There is greater room to advance more benefits. From the experience of BTCA, EP is becoming increasingly common as markets seek efficiencies through new technologies.
However, the shift from cash to electronic – particularly in a way that expands the benefits of financial inclusion and savings for the poor – is a complex process requiring leadership, resources and technical expertise.
Many countries leverage on this experience from BTCA that supports the transition by providing the policy, technical and financial assistance needed to identify and implement the most effective approach for local market conditions.
Our attempt to deepen EPs especially in the transport sector has been met with resistance and fear that the government may be trapping the sector into paying tax.

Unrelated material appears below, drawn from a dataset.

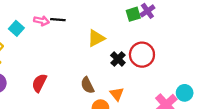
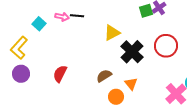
red circle: (142, 55) -> (166, 46), moved
black cross: (118, 59) -> (132, 52), size x1.6
brown semicircle: (87, 85) -> (104, 76), turned 84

This is misleading and counterproductive, especially when we know that EP has greatly improved on productivity as well as transparency in the work place.
A series of innovations and on-line businesses as well as courier services have mushroomed in Kenya as a result of EP, creating employment and making it possible to transact in the virtual world.
As the information communications and technology (ICT) infrastructure improves, the potential for EP to create greater impact increases.
Perhaps the strategy we need to expand EP services is to transition the entire government payments. This will not be new to government since it has in the recent past implemented a new payment system (G-pay).
Early reviews by the Bretton Woods institutions indicate that the government has made savings from this system, which necessitates stricter expenditure controls.
EP systems close loopholes for financial misappropriation and detach people from constant interaction with service providers. Research has proven that it is this constant interaction that precipitates dishonesty.
Information gathered by BTCA shows that millions of people in developing countries receive their salaries, benefits and pensions through government-to-people (G2P) payment systems.
Though the co-ordination across government departments is challenging, the financial and strategic benefits of making government payments electronic are lasting and tangible.
For example, the Brazilian social welfare programme, Bolsa Familia, which delivers money transfers to 12.4 million recipients, was able to reduce administrative costs from 14.7 per cent to 2.4 percent of the total grant value by moving to an electronic payment programme.
Colombia has undergone one of the most rapid transitions to electronic with Familias en Accion, which pays bi-monthly amounts to 2.4 million households, or 11 per cent of the population.
Within two years, the programme went from 76 per cent of its beneficiaries being paid in cash to only nine per cent in 2011 – by which time, 91 per cent had a card-linked bank account.
A research study by Vincent and Cull conducted in Kenya, Malawi, Namibia and Swaziland in 2011 confirmed that the rapid penetration of cell phone infrastructure, combined with a growing interest from banks to extend financial services, is likely to make the electronic delivery of cash transfers an increasingly viable option.
The major benefit of electronic delivery systems is the increased cost-efficiency (lower transaction cost per transfer than traditional “pull” systems involving the physical delivery of cash), not to mention the increased levels of convenience both to the programme implementer and the transfer recipient.
Mobile money is a uniquely Kenyan innovation and in the same vein, Kenya must continue to provide unique leadership in this emerging field.
We are on the edge of a major breakthrough on how effectively we can fight poverty at the grassroots level, become more inclusive and still maintain the beneficiary’s dignity.
We perhaps need to study the socio-psychological effects of EP recipients when they do not have to be subjected to the indignity of publicly queuing for cash payments.
In the words of Arun Maira, “Inclusion cannot be legislated into a society. It requires deep changes in attitudes and institutions.”
Dr Ndemo is an associate professor, University of Nairobi and a former Permanent Secretary, Ministry of Information and Communication.